Tiga Tim Paduan Suara Asal Indonesia Berhasil Menyabet Gelar Juara di Ajang Paduan Suara di Spanyol

Tim paduan suara dari Indonesia kembali menancapkan kukunya di kancah internasional. Kali ini, Canta al Mar Festival Coral Internacional yang menjadi tempat mereka meraih prestasi yang membanggakan, Festival internasional paduan suara di Spanyol ini diikuti ratusan bangsa dan berlangsung dari 19-23 Oktober 2016 lalu.

Mengutip dari laman Interkultur, Sabtu (05/11/2016), tim Paduan Suara Universitas Diponegoro berhasil memboyong beberapa penghargaan.Tim tersebut menang di kategori Mixed Choirds Difficulty Level I dengan konduktor Jefry Franklin Bode serta Sacred Choir Music a Cappella dengan konduktor yang sama.

Dari beberapa lagu yang ditampilkan, lagu aktor Poros & Soleram da-ri Dayak dan Riau membawa tim tersebut berhasil merebut gelar juara.

Sementara itu, tim Paduan Suara the London School of Public Relations juga berhasil menyabet beberapa gelar juara.
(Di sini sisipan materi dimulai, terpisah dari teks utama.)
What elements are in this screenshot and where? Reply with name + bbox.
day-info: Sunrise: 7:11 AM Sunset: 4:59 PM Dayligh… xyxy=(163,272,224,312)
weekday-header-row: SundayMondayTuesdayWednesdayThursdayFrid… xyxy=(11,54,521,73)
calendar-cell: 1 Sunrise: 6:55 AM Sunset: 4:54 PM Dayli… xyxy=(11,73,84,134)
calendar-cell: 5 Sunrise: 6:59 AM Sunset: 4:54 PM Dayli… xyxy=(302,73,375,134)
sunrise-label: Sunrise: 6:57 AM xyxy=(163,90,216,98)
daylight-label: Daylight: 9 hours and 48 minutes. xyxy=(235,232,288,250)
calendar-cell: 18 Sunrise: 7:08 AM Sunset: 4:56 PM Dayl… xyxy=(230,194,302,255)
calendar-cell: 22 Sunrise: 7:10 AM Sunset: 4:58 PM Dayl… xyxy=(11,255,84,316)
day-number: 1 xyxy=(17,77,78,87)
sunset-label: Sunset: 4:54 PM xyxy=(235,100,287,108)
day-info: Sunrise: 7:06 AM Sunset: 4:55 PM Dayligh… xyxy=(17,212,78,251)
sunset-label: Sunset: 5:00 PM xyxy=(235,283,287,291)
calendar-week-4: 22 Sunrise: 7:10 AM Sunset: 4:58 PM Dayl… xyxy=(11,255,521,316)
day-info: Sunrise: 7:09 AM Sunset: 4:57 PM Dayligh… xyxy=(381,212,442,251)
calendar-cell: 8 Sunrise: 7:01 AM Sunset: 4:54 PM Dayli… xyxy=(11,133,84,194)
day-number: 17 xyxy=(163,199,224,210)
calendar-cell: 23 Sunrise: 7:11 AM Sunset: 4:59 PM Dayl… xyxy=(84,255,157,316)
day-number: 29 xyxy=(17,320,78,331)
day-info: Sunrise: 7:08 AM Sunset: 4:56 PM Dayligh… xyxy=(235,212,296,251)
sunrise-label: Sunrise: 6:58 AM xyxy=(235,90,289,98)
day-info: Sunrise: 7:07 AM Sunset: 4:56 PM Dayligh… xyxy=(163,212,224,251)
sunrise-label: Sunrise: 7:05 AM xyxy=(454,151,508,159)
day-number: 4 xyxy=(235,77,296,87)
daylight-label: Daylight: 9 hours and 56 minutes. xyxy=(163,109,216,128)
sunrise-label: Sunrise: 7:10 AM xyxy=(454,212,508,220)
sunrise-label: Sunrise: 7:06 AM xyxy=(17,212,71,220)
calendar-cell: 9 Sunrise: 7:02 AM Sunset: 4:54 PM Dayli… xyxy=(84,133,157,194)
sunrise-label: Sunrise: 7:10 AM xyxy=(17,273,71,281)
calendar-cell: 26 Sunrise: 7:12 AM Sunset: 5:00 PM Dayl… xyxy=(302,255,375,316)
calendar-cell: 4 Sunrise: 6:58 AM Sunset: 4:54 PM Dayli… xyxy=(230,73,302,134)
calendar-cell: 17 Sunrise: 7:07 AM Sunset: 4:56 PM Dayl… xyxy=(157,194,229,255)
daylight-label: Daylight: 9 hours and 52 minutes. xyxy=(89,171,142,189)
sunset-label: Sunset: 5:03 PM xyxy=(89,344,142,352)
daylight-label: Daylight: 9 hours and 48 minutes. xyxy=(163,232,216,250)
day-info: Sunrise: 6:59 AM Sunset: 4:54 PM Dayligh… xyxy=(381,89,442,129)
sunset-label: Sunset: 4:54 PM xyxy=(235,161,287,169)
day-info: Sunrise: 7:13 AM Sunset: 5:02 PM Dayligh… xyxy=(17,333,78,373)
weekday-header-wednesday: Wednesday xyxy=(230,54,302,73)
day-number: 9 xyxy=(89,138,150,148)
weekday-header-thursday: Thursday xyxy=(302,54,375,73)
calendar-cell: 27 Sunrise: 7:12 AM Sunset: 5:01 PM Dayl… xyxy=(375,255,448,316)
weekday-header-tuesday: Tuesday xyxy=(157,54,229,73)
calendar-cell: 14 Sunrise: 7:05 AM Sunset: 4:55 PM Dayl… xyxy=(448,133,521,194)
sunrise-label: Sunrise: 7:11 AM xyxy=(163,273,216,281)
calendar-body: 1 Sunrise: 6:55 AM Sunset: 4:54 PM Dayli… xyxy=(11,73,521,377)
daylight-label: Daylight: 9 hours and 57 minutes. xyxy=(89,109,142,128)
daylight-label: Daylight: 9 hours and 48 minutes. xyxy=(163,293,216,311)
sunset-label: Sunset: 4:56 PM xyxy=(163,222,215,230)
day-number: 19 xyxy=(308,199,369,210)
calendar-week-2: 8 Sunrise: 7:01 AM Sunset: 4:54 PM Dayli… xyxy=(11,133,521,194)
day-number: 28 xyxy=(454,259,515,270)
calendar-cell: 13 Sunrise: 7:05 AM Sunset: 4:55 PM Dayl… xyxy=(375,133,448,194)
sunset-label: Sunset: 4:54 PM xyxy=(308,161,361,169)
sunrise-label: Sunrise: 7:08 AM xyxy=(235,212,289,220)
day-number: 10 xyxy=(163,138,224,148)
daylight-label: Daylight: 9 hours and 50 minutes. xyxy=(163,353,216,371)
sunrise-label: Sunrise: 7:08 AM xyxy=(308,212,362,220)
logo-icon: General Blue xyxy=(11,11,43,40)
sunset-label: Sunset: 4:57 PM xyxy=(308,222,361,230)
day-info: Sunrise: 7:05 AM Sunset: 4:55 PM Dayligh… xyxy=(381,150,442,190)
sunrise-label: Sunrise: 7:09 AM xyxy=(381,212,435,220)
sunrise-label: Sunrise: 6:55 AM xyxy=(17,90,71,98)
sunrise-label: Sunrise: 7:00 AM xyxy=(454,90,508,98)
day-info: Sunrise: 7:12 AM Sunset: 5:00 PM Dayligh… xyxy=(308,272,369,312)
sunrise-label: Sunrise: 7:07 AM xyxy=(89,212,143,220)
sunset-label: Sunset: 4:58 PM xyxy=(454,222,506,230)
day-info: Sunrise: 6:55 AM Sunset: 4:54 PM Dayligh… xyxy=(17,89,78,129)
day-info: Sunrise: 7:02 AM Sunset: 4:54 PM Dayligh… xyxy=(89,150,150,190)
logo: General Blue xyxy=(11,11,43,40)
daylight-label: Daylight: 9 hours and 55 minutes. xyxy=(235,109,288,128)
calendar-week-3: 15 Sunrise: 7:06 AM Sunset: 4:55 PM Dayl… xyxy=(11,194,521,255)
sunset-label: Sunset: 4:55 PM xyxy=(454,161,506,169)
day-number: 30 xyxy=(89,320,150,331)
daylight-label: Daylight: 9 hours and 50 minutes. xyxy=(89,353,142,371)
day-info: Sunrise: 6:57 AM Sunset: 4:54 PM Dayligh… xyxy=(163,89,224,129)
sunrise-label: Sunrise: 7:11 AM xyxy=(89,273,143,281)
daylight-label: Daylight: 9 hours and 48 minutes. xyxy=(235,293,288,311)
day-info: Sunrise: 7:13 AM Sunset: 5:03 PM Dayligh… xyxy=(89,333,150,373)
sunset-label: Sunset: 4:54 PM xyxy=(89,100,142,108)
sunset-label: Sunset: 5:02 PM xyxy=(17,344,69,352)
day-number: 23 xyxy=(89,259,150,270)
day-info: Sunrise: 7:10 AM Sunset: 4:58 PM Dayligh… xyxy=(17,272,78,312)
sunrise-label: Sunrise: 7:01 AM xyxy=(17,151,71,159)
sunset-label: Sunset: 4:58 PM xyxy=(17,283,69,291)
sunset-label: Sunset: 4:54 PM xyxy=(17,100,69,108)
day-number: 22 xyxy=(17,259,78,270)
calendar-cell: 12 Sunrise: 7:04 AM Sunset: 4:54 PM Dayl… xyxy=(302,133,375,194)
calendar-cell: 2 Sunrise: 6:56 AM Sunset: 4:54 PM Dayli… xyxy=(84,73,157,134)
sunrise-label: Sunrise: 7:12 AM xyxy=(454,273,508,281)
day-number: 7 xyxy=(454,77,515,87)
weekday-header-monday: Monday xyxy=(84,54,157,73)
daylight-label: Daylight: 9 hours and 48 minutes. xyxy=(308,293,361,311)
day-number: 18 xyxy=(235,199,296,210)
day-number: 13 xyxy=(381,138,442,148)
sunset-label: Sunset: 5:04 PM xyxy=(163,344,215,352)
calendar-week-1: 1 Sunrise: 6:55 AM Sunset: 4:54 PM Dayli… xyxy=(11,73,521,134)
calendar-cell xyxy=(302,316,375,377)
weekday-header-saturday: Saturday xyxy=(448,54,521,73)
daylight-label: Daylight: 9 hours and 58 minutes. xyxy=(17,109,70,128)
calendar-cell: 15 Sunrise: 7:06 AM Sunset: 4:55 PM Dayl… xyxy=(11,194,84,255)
Tim yang satu ini memenangkan juara di kategori Folklore dengan konduktor Giovanni Tomasowa serta kategori Pop dengan konduktor yang sama.

Seperti nggak ingin kalah, tim Paduan Suara Iyakoko Patea dari Papua pula menyabet beberapa gelar. Kelompok paduan suara di bawah pimpinan Choky Maradong Simanjutak ini memperoleh Gold Diploma Level III & Runner Up utk kategori Mixed Chamber Choir serta Silver Diploma Level X utk kategori Folklore.

Paduan suara dari kota Timika itu membawakan sejumlah lagu, yakni Stetit Angelus, Bogorditse Devo, O Beatum et Sacrosantum Diem, Sagastipean, Pujilah Tuhan, Tapare, Wor, & Weane. Canta al Mar Festival Coral Internacional sendiri ialah kegiatan utama dari kalender Interkultur.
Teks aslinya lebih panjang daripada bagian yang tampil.